> WHAT YOU SHOULD DO
After locating the line with "You are a GUI" in the data that follows, return it and every later line exactly, up to and including the line with "NC Dinos (60, 82)".

> SOURCE DATA

════════

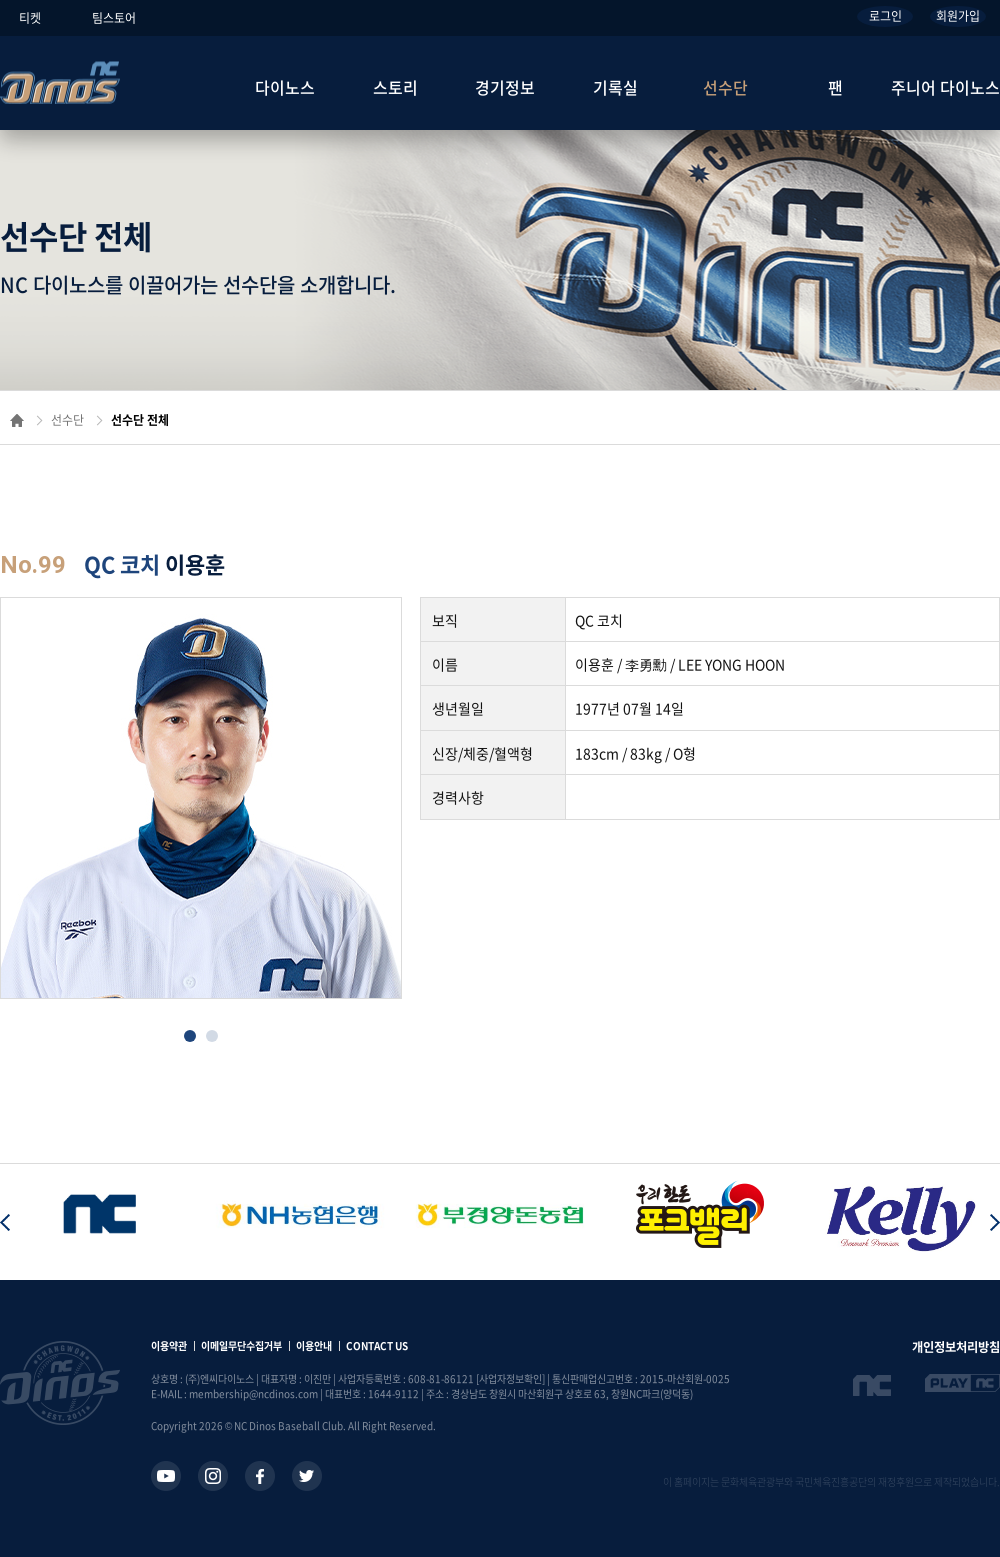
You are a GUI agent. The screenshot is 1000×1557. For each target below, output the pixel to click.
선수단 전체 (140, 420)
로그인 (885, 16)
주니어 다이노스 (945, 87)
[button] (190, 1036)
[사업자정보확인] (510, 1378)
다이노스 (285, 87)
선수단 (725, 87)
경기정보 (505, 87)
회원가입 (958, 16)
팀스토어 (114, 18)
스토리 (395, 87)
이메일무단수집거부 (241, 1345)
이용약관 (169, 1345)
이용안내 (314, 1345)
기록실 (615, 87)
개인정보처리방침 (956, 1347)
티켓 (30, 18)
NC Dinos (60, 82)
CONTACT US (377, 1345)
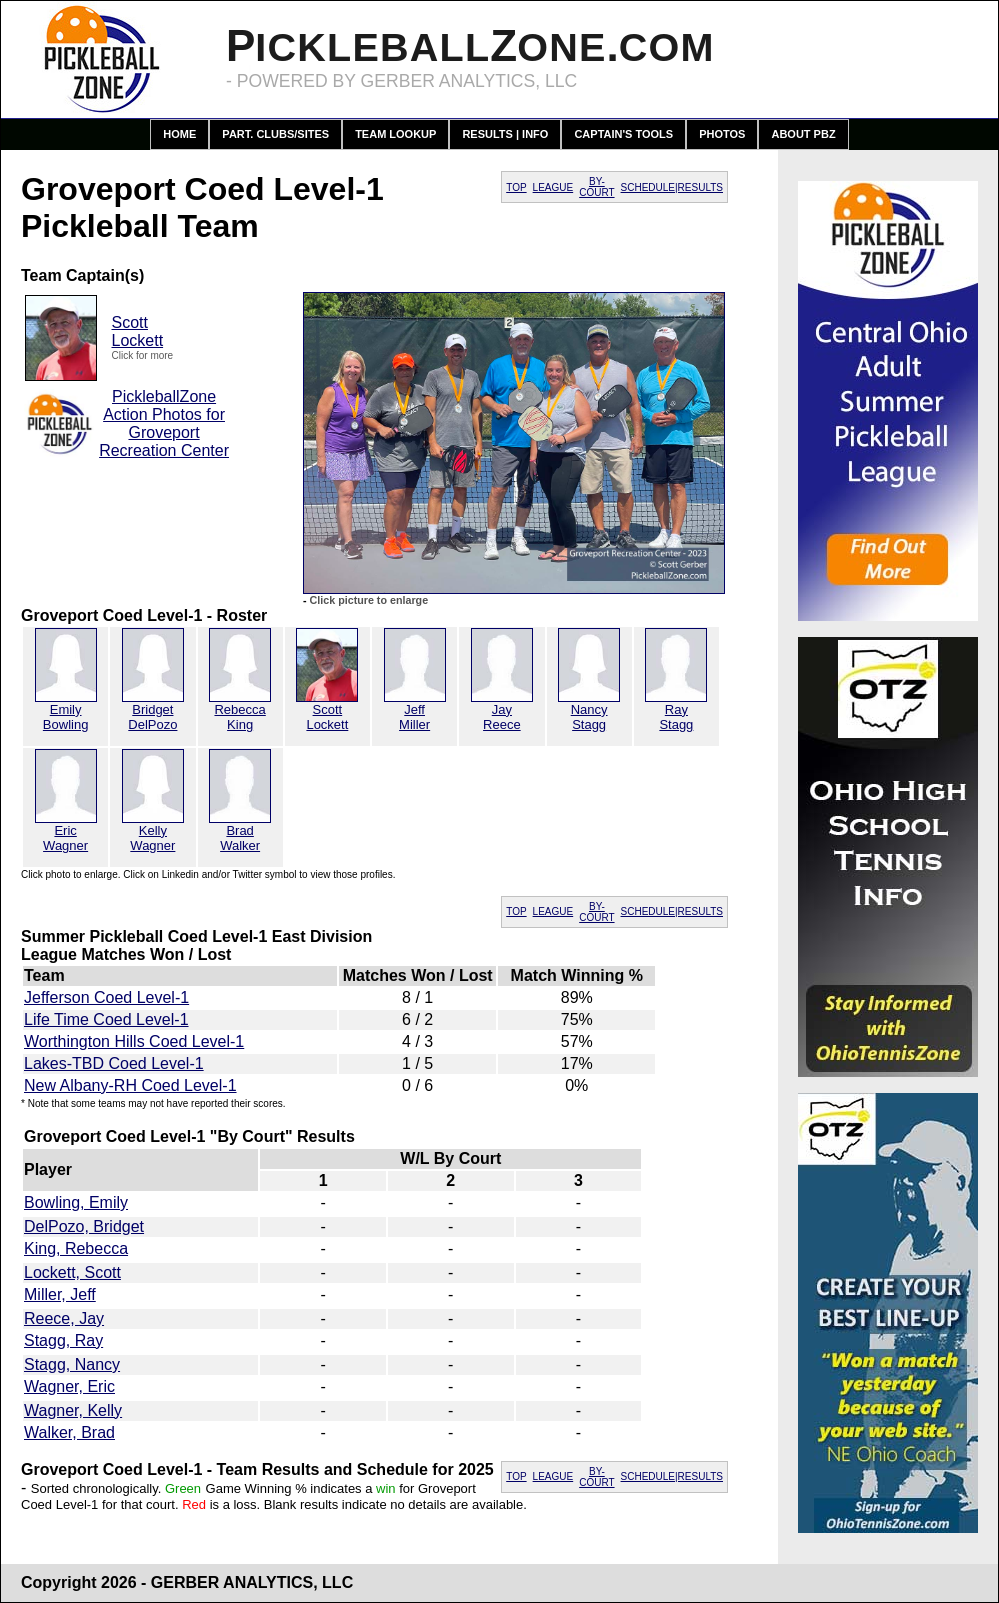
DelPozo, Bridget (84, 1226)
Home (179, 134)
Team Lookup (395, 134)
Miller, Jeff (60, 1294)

════════

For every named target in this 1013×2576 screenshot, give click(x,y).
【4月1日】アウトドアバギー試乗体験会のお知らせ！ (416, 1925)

════════

> EXERCISE OUTPUT
You are a GUI agent. The screenshot is 1000×1557. For each target below, output the pixel to click.
선수단 전체 (140, 420)
로그인 (885, 16)
주니어 다이노스 (945, 87)
[button] (190, 1036)
[사업자정보확인] (510, 1378)
다이노스 (285, 87)
선수단 (725, 87)
경기정보 (505, 87)
회원가입 (958, 16)
팀스토어 (114, 18)
스토리 (395, 87)
이메일무단수집거부 (241, 1345)
이용약관 (169, 1345)
이용안내 (314, 1345)
기록실 (615, 87)
개인정보처리방침 (956, 1347)
티켓 (30, 18)
NC Dinos (60, 82)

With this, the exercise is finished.